Councils now have the power to approve shipping containers as temporary housing, but the laws are not retrospective and only apply to land controlled by Housing Tasmania and recognised housing support providers.
The state government issued the planning directive on Wednesday in order for 18 new units for men to be added at Bethlehem House in Hobart, and 17 units for women at Hobart's Women's Shelter.
Some of the units would be delivered by shipping container company Royal Wolf, while the others were existing houses with the University of Tasmania.
The interim planning directive allows a permit for 12 months before an assessment takes place.
Because they live on private land, the laws would not help a Birralee family which had been issued a bill for thousands of dollars by Meander Valley Council for living in a shipping container without a permit for four years.
It was unclear whether other councils would seek to approve shipping containers and other temporary housing during the planning directive's 12-month period.
Housing Minister Roger Jaensch said it was part of a suite of measures aimed at increasing the availability of emergency housing.
"Under this directive, councils will be able to permit temporary units on the same site, or site adjoining, existing facility or operated by, or on behalf of, the Director of Housing or a recognised housing support provider," he said.
"This will allow us to provide immediate assistance to more Tasmanians suffering housing stress or homelessness."
The government also formally rezoned 2.4 hectares of land at 49 George Town Road, Newnham, to general residential on Wednesday to provide up to 75 social and affordable homes.
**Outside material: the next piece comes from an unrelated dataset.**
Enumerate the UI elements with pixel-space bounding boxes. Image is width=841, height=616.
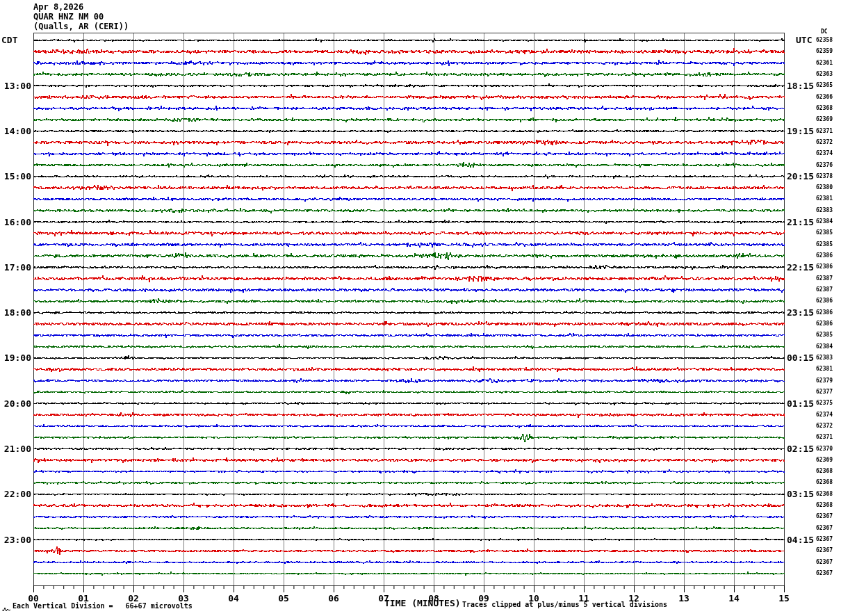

The minimum lot sizes for the land, near TasTAFE, was reduced from 500 square metres to 450.
The rezoning was part of the government's fast-tracked residential rezoning plan in response to the Tasmanian housing crisis.
Mr Jaensch said the government was targeting "around 15 per cent" of the lots to be social and affordable housing.
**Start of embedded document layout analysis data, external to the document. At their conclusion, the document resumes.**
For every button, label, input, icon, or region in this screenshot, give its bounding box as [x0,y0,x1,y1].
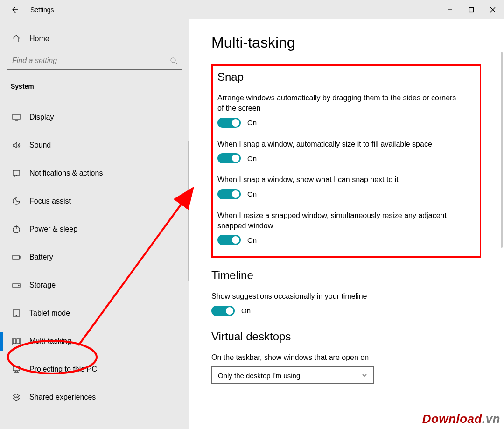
sidebar-item-label: Battery [29,253,53,261]
sidebar-item-focus-assist[interactable]: Focus assist [7,187,182,215]
sidebar-item-label: Shared experiences [29,393,96,401]
sidebar-item-sound[interactable]: Sound [7,131,182,159]
multitasking-icon [12,337,21,346]
home-icon [12,34,21,43]
timeline-toggle[interactable] [211,306,235,316]
dropdown-value: Only the desktop I'm using [218,372,300,380]
snap-toggle-2[interactable] [217,153,241,163]
display-icon [12,113,21,122]
timeline-toggle-state: On [241,307,251,315]
sidebar-item-label: Storage [29,281,56,289]
snap-toggle-3[interactable] [217,189,241,199]
projecting-icon [12,365,21,374]
section-snap-title: Snap [217,70,475,84]
shared-experiences-icon [12,393,21,402]
notifications-icon [12,169,21,178]
sidebar-item-storage[interactable]: Storage [7,271,182,299]
nav-home-label: Home [29,35,49,43]
sidebar-item-display[interactable]: Display [7,103,182,131]
search-box[interactable] [7,52,182,70]
sidebar-item-shared-experiences[interactable]: Shared experiences [7,383,182,411]
sidebar-item-label: Display [29,113,54,121]
snap-desc-4: When I resize a snapped window, simultan… [217,211,460,232]
snap-toggle-2-state: On [247,155,257,162]
page-title: Multi-tasking [211,34,481,51]
snap-toggle-1[interactable] [217,118,241,128]
sidebar-item-power-sleep[interactable]: Power & sleep [7,215,182,243]
close-button[interactable] [482,0,504,19]
sound-icon [12,141,21,150]
sidebar-item-label: Focus assist [29,197,71,205]
sidebar-item-label: Sound [29,141,51,149]
sidebar-item-multitasking[interactable]: Multi-tasking [7,327,182,355]
svg-rect-1 [469,8,474,12]
svg-rect-4 [13,114,20,119]
sidebar-item-label: Notifications & actions [29,169,103,177]
svg-rect-19 [13,366,20,371]
virtual-desktops-dropdown[interactable]: Only the desktop I'm using [211,366,374,384]
virtual-desktops-dropdown-label: On the taskbar, show windows that are op… [211,352,454,363]
battery-icon [12,253,21,262]
svg-line-3 [175,62,177,64]
section-timeline-title: Timeline [211,269,481,282]
maximize-button[interactable] [461,0,482,19]
sidebar-item-tablet-mode[interactable]: Tablet mode [7,299,182,327]
content-pane: Multi-tasking Snap Arrange windows autom… [189,19,504,429]
svg-rect-10 [19,256,20,258]
search-icon [170,57,177,64]
sidebar-item-label: Multi-tasking [29,337,71,345]
window-title: Settings [30,6,54,14]
minimize-button[interactable] [439,0,461,19]
power-icon [12,225,21,234]
sidebar-item-battery[interactable]: Battery [7,243,182,271]
snap-desc-1: Arrange windows automatically by draggin… [217,93,460,114]
snap-toggle-3-state: On [247,190,257,198]
content-scrollbar[interactable] [501,52,503,248]
sidebar-item-label: Projecting to this PC [29,365,97,373]
snap-toggle-1-state: On [247,119,257,127]
snap-toggle-4-state: On [247,236,257,244]
search-input[interactable] [12,56,170,65]
sidebar: Home System Display Sound [0,19,189,429]
focus-assist-icon [12,197,21,206]
timeline-desc: Show suggestions occasionally in your ti… [211,291,454,302]
snap-desc-3: When I snap a window, show what I can sn… [217,175,460,185]
svg-point-2 [171,58,175,63]
nav-home[interactable]: Home [7,29,182,52]
svg-point-14 [16,315,17,316]
sidebar-item-projecting[interactable]: Projecting to this PC [7,355,182,383]
annotated-snap-section: Snap Arrange windows automatically by dr… [211,64,481,258]
svg-point-12 [18,285,19,286]
sidebar-item-notifications[interactable]: Notifications & actions [7,159,182,187]
sidebar-item-label: Tablet mode [29,309,70,317]
section-virtual-desktops-title: Virtual desktops [211,330,481,343]
svg-rect-15 [13,339,16,344]
chevron-down-icon [362,372,367,380]
back-button[interactable] [8,3,21,16]
svg-rect-6 [13,170,20,175]
sidebar-item-label: Power & sleep [29,225,77,233]
titlebar: Settings [0,0,504,19]
sidebar-group-label: System [7,80,182,95]
snap-toggle-4[interactable] [217,235,241,245]
snap-desc-2: When I snap a window, automatically size… [217,139,460,149]
tablet-icon [12,309,21,318]
storage-icon [12,281,21,290]
svg-rect-16 [17,339,20,344]
svg-rect-9 [13,255,19,259]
The government has identified a further 38 hectares across six parcels of government-owned land in Launceston deemed "potentially suitable" for fast-tracked residential rezoning.
The plan has encountered criticism from town planning advocates, local residents and a council in relation to the rezoning of 37 hectares of land at Huntingfield, south of Hobart, for more than 450 lots. It allows the rezoning process to bypass councils, however the development application process remains the same.